Extracted page text data:
┄┄┄┄┄┄┄┄┄┄

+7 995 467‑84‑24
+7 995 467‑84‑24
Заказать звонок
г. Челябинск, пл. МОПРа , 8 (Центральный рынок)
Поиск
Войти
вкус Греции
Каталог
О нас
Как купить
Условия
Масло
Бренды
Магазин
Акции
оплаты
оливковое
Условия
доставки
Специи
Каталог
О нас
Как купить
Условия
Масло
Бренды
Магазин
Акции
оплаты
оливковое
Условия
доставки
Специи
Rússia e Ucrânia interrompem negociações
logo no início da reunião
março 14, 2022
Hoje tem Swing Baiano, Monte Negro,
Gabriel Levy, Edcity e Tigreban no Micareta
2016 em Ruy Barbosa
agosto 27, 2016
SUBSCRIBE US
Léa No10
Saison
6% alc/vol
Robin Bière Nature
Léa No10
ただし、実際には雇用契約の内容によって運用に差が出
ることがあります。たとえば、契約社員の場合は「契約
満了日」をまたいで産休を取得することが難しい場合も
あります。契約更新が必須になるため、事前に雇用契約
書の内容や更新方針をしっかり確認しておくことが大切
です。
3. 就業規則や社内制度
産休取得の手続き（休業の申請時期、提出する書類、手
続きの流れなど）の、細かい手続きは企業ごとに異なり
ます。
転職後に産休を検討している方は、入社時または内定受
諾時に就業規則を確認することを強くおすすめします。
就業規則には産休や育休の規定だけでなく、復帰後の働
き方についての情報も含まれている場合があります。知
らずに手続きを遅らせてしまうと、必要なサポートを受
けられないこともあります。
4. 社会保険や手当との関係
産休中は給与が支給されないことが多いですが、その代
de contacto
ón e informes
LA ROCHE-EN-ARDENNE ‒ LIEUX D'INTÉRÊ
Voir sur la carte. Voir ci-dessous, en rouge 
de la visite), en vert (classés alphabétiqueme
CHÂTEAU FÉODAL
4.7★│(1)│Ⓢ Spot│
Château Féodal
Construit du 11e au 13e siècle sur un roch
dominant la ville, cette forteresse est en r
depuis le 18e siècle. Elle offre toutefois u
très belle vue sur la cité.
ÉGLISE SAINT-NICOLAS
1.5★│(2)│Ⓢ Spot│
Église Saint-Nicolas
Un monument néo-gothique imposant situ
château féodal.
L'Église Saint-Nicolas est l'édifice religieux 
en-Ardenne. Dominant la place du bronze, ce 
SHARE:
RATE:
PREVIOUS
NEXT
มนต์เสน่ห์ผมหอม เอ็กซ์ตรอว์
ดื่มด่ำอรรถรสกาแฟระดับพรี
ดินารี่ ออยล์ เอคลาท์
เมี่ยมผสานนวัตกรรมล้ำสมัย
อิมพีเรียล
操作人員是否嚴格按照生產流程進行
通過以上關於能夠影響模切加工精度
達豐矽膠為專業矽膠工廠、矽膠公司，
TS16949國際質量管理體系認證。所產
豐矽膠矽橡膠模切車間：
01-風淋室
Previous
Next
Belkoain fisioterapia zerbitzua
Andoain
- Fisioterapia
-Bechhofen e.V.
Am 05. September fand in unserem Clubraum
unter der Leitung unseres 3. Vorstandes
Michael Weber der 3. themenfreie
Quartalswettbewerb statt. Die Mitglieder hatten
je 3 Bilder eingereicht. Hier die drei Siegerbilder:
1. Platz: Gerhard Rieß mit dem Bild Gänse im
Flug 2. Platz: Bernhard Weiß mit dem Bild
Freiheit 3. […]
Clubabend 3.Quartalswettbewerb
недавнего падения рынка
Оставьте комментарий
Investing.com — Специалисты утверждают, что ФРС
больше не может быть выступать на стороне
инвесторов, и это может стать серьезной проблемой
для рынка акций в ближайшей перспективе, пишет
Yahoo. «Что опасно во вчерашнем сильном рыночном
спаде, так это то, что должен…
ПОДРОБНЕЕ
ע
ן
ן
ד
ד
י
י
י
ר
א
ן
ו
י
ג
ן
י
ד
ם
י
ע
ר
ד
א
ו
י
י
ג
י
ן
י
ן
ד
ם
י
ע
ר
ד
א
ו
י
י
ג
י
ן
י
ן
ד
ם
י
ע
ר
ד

┄┄┄┄┄┄┄┄┄┄

Would you retype the lines above from the one with "産休取得の手続き（休業の申請時期、提出する書類、手" down to the one with "ón e informes", word for word, both ends included and no other lines?

産休取得の手続き（休業の申請時期、提出する書類、手
続きの流れなど）の、細かい手続きは企業ごとに異なり
ます。
転職後に産休を検討している方は、入社時または内定受
諾時に就業規則を確認することを強くおすすめします。
就業規則には産休や育休の規定だけでなく、復帰後の働
き方についての情報も含まれている場合があります。知
らずに手続きを遅らせてしまうと、必要なサポートを受
けられないこともあります。
4. 社会保険や手当との関係
産休中は給与が支給されないことが多いですが、その代
de contacto
ón e informes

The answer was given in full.